As on any trail, you'll need to protect your food from animals during the night. This is trickier than you might expect on the Florida Trail.
If raccoons and rodents were the only issue, you could simply sleep with your food. However, Florida is home to a subspecies of black bear and so food must be secured outside of camp to prevent incidents with bears. Unlike some parks out west, there is no legal requirement to use bear canisters anywhere in Florida.
Lack of Good Trees
Four common trees along the Florida Trail are terrible for bear bagging: cypress, pine, scrub oak, and palms. 1) Cypress branches do not grow far enough from the trunk. 2) Pines are usually very tall with no branches low enough to throw a line over.
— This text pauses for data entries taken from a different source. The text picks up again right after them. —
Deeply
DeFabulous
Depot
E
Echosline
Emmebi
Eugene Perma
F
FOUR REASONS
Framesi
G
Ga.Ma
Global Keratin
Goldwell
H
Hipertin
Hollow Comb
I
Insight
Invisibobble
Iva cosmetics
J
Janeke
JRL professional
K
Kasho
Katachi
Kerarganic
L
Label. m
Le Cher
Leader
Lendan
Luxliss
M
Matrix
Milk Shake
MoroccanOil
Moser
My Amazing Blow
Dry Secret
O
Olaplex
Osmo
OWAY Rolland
Even if there are branches low enough, the soft pine bends easily and the weight of a bear bag can pull a branch almost to the ground. 3) Scrub oaks are usually too short. 4) Palms have all the problems mentioned above.
Keeping food outside of camp overnight leaves it exposed to potentially heavy rains. Even when food is kept in Ziploc bags, rainwater finds a way to get to it and turn it into a soggy mess. Roll-top dry bags work well to keep food dry when it rains.
bag holds 1 week of food
bag fits in pack
Would Be Nice
leaving food on the ground
sleeping with your food*
*(most of the time)
The Easiest Scenario
Live oaks are the ideal Florida bear bag tree. They grow tall, have branches that extend far from the trunk, and their wood is strong. In this best-case scenario, throw your line over a branch at a point at least 10ft from the trunk. Next, hoist your bags up so that they are at least 10ft off the ground and 4ft from the branch, then anchor the line to either the trunk or another tree.
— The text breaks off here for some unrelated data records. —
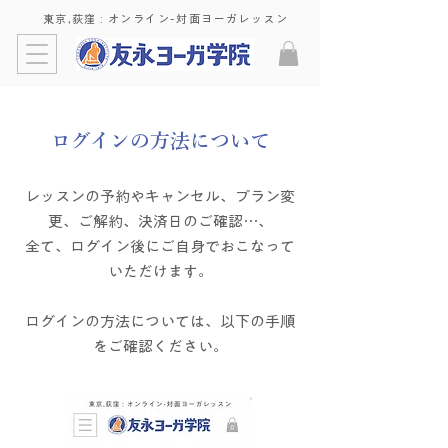
東京,荻窪 : ​オンライン-対面ヨーガレッスン
ログインの方法について
レッスンの予約やキャンセル、プラン変
更、ご解約、決済日のご確認…、
全て、ログイン後にご自身でおこなって
いただけます。
​ログインの方法については、以下の手順
をご確認ください。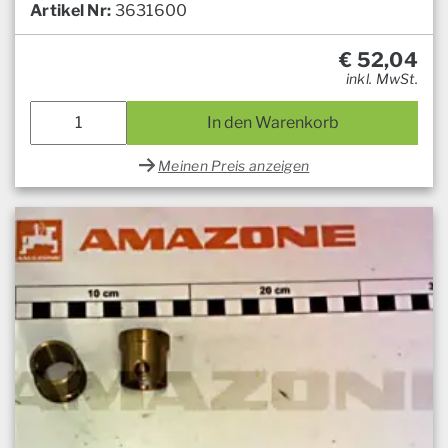
Artikel Nr:
3631600
€
52,04
inkl. MwSt.
In den Warenkorb
Meinen Preis anzeigen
Anchoring the line to the tree trunk or another tree is okay. No need to counter-balance bags. Unlike Yosemite bears, Florida bears have not figured out that if they swipe the rope food will fall from the sky.
The Less-Than Ideal Scenario
What do you do if you are in long leaf pine forest and there are no oaks around? The Florida State Forest Service actually created a brochure about bear bagging that contained an illustration like this one to the right. It looks great at first, until you try to figure out how to do it. Pines do not have low-lying branches or even stumps of branches, their bark is smooth and flaky, and their trucks are straight. Unless you are 14ft tall, this drawing is impossible.
The solution is to find shorter pines and use the two-tree hauling technique. This requires a lot more line. We recommend bringing 50ft.
1) Tie your line to a stump, log, or small tree. Regular fires in pine flatwoods leave forest floors empty, so this can be harder than expected.
2) Throw the other end of the line over a branch.
3) Attach your food bags to the line with a carabiner, so that the carabiner can slide freely along the line.
4) Throw the loose end of the line over a branch on a second tree.
5) Pull hard on the line until the food bags have risen at least ten feet, then tie it to another log or stump. Ideally, the bags will slide to the midpoint between the two trees, but most likely your two branches will not be at the exact same height and so the bags will rest closer to one tree. That's okay as long as the bags remain at least 4ft from the branches.
The two-tree haul technique will work for you most of the time where environmental conditions do not allow large oaks: the Big Cypress Swamp, long leaf pine forests, and the scrub. However, during levy walks through the Everglades Agricultural Area and around Lake Okeechobee, there are no trees whatsoever. All around you is wide open farmland, sugarcane, or marsh. The best shade you can hope for is a single palm. During this stretch it is okay to sleep with your food. There are no bears on the levies.
To get your line over a branch, it needs to be tied to something heavy you can throw. Typical advice says to wrap the line around a rock. Sounds fine, except there aren't any rocks in Florida. Really. The peninsula's bedrock is soft limestone, which doesn't break off into chunks like harder rocks. You won't find a single rock on the ground.
Besides, getting a rock to stay tied to your line is so notoriously hard, outfitters sell "throwing rock pouches" so you can stuff a rock into a sack, but that's a waste of money and adds needless extra weight. We've even seen people suggest putting a rock in a sock, which would just ruin your socks.
This hilarious video from Backpacker Magazine shows everything that goes wrong when bear bagging.
Instead, tie your line around the neck of your water bottle. It's easy to get on and off. Bottles are indestructible, and when partially full can be thrown much farther than a rock.